**Assignment**
Find the lines of data that contain the string "settings", then list them.

(Collected data entries)
--------

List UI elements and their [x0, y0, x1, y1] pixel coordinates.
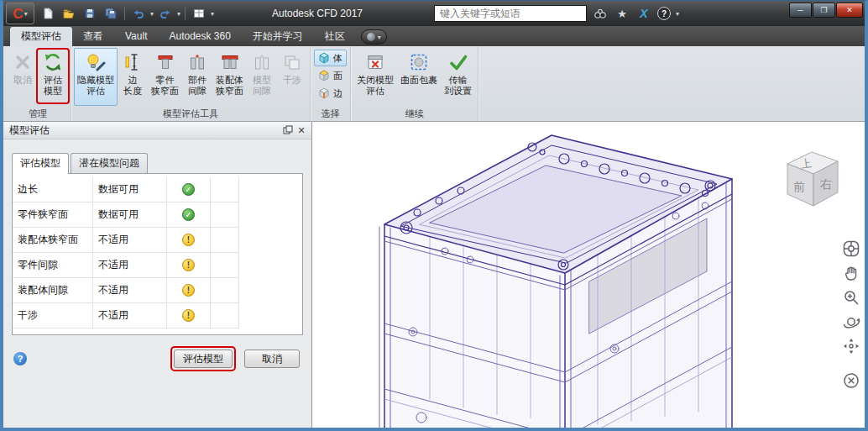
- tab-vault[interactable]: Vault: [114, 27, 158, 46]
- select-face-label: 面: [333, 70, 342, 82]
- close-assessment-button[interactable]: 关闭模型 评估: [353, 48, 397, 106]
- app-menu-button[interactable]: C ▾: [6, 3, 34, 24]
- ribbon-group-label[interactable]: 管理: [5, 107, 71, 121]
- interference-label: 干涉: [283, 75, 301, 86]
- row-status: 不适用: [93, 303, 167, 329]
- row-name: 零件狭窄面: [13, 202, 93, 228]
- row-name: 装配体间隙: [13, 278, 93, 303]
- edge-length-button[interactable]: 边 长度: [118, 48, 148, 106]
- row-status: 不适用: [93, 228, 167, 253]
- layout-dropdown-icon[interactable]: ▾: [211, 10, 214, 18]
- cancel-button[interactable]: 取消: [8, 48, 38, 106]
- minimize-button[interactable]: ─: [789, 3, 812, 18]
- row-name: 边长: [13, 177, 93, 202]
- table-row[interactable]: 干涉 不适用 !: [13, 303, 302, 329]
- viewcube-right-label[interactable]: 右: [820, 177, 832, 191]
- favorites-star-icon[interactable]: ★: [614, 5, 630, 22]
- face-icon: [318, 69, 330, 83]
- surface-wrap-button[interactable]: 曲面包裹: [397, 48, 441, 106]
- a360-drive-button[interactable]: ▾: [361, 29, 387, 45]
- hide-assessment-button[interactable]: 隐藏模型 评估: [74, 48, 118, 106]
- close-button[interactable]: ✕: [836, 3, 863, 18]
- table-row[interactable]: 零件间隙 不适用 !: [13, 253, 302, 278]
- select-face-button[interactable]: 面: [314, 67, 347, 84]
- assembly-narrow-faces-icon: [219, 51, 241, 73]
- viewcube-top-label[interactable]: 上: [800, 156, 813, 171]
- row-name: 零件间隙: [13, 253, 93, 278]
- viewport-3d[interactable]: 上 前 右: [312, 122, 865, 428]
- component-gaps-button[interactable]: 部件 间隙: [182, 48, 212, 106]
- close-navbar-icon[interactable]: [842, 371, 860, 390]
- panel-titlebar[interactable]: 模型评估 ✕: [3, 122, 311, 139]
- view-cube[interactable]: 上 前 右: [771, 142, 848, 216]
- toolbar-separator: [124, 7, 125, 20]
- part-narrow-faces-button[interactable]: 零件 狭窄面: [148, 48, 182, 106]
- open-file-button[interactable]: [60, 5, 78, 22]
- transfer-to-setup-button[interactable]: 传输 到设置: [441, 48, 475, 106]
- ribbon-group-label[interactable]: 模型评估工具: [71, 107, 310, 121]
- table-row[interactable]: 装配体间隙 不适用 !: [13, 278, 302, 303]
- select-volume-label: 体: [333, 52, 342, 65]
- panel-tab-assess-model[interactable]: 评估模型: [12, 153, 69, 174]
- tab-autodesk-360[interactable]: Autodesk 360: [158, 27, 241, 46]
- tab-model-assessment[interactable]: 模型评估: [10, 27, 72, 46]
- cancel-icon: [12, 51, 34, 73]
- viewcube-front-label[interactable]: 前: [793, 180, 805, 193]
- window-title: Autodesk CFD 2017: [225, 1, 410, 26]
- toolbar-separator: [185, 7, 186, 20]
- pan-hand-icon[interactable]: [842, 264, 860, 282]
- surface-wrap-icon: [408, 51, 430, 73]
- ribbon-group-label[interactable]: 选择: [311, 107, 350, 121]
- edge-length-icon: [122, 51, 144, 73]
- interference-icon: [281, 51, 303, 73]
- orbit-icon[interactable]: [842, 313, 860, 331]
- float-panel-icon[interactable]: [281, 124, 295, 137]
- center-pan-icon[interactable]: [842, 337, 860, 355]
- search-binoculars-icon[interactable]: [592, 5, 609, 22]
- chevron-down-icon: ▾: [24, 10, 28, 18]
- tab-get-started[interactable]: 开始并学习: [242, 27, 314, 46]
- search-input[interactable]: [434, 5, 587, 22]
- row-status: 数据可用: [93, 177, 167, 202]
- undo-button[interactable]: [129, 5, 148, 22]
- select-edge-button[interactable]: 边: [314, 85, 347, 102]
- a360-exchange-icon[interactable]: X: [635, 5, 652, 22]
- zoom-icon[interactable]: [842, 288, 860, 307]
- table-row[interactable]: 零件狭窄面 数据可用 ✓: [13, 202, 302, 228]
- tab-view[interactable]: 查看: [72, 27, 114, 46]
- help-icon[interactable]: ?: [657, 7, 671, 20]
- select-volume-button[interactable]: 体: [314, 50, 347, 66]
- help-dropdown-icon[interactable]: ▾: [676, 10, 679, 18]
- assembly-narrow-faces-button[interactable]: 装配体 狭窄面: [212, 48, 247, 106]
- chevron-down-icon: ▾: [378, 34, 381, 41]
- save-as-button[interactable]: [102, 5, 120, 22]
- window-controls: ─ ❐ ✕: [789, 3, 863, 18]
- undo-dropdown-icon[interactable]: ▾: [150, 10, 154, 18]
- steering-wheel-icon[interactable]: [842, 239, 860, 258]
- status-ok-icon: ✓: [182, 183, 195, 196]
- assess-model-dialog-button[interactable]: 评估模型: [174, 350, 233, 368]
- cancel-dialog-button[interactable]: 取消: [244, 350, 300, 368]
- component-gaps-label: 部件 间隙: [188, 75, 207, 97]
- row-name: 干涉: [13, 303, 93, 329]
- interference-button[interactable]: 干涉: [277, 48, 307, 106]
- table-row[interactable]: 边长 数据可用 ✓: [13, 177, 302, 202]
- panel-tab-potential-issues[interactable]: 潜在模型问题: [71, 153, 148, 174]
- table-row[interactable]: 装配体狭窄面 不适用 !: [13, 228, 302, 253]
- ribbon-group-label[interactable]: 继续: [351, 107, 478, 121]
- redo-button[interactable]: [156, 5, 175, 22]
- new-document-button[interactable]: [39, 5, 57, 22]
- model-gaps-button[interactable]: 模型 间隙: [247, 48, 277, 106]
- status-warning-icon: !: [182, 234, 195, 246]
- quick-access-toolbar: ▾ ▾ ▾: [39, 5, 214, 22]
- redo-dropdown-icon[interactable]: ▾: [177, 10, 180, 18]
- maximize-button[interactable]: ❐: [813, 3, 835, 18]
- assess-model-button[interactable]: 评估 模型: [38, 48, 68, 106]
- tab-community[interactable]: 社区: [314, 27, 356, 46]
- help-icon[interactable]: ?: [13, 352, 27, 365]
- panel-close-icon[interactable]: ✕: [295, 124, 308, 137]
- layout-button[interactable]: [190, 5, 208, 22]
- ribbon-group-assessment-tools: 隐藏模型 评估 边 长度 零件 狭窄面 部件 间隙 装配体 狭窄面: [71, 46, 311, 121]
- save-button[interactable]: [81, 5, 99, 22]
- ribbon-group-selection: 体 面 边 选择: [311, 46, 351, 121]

--------

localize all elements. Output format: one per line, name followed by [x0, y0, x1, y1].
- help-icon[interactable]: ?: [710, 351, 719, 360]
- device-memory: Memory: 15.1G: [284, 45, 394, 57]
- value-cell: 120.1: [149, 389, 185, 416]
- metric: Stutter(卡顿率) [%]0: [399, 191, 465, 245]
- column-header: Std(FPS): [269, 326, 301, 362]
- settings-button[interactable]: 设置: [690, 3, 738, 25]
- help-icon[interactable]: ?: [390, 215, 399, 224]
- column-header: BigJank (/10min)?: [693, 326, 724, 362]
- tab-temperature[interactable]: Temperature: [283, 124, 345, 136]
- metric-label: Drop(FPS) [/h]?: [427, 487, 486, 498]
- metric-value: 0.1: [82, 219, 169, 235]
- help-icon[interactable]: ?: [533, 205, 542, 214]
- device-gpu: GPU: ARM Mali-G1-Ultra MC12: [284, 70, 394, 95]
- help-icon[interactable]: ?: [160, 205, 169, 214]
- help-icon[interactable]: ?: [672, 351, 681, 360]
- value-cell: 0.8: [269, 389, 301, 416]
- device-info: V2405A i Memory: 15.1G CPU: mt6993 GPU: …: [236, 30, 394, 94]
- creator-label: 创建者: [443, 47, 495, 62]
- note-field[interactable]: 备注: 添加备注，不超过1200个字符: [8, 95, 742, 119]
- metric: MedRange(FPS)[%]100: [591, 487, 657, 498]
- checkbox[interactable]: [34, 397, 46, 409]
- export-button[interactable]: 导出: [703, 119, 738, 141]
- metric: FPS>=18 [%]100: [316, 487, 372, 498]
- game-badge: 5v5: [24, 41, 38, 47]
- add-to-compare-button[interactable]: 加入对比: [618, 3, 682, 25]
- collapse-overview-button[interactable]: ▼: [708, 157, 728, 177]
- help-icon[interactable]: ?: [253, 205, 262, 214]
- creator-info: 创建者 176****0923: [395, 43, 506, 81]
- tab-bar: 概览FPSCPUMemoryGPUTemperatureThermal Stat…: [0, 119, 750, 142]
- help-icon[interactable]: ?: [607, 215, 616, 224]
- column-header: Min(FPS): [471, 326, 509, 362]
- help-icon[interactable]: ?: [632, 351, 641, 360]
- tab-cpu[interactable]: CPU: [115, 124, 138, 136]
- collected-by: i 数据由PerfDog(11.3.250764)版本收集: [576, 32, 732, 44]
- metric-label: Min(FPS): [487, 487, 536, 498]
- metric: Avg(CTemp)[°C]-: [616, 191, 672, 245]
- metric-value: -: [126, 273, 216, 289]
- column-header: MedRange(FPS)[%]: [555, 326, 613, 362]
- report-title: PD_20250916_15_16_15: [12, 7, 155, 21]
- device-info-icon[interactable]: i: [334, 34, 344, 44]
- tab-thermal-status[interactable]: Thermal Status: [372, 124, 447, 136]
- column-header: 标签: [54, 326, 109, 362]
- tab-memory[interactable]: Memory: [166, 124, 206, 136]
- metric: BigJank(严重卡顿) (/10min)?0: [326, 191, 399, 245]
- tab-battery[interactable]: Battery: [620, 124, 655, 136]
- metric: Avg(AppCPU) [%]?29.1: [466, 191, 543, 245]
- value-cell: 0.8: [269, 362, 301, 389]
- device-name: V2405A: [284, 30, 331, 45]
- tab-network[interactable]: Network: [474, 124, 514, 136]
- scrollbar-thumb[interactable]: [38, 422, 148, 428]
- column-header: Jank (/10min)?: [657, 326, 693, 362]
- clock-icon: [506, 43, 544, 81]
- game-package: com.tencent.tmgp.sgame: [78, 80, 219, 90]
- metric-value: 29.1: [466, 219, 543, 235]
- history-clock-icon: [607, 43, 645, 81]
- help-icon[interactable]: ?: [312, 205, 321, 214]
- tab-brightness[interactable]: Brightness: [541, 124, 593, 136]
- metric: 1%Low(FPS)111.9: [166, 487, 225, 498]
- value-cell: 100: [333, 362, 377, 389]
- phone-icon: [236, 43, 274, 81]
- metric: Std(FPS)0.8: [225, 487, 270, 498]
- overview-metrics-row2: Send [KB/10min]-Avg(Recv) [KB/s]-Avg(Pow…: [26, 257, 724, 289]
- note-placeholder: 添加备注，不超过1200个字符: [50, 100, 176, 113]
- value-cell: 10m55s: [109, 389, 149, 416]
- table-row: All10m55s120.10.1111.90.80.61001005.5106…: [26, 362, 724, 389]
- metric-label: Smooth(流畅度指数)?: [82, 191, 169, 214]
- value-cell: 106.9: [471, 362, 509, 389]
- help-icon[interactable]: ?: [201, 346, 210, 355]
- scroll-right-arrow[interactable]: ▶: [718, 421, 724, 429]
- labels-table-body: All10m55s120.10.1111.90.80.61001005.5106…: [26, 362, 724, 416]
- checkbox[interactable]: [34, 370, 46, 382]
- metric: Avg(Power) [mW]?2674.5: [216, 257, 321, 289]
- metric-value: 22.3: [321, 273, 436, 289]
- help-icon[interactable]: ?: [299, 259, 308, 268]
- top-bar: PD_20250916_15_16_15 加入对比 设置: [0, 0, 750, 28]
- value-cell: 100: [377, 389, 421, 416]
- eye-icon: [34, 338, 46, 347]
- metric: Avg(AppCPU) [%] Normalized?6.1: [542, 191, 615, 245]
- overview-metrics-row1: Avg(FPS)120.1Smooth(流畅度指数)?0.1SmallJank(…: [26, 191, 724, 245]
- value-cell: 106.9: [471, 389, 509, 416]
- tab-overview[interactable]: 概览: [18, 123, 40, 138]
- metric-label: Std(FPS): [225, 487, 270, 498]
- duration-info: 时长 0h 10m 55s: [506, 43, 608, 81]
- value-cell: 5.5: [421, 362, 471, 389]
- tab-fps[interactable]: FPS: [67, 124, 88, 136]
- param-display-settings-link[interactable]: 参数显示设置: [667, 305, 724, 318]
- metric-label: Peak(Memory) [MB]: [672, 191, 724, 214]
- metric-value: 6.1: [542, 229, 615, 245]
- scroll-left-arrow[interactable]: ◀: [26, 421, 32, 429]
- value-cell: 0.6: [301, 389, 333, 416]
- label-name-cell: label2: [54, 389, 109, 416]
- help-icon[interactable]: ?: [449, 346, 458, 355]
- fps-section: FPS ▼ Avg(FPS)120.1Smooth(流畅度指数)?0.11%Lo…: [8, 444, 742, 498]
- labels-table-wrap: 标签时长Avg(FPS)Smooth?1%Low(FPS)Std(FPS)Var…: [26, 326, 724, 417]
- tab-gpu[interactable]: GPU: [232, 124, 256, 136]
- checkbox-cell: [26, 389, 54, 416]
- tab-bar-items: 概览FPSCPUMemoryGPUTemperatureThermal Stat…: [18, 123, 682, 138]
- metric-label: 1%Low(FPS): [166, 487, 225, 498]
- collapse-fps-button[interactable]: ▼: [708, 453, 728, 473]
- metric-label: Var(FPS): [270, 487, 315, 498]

--------

**Task output**
- settings-button[interactable]: 设置: [690, 3, 738, 25]
- param-display-settings-link[interactable]: 参数显示设置: [667, 305, 724, 318]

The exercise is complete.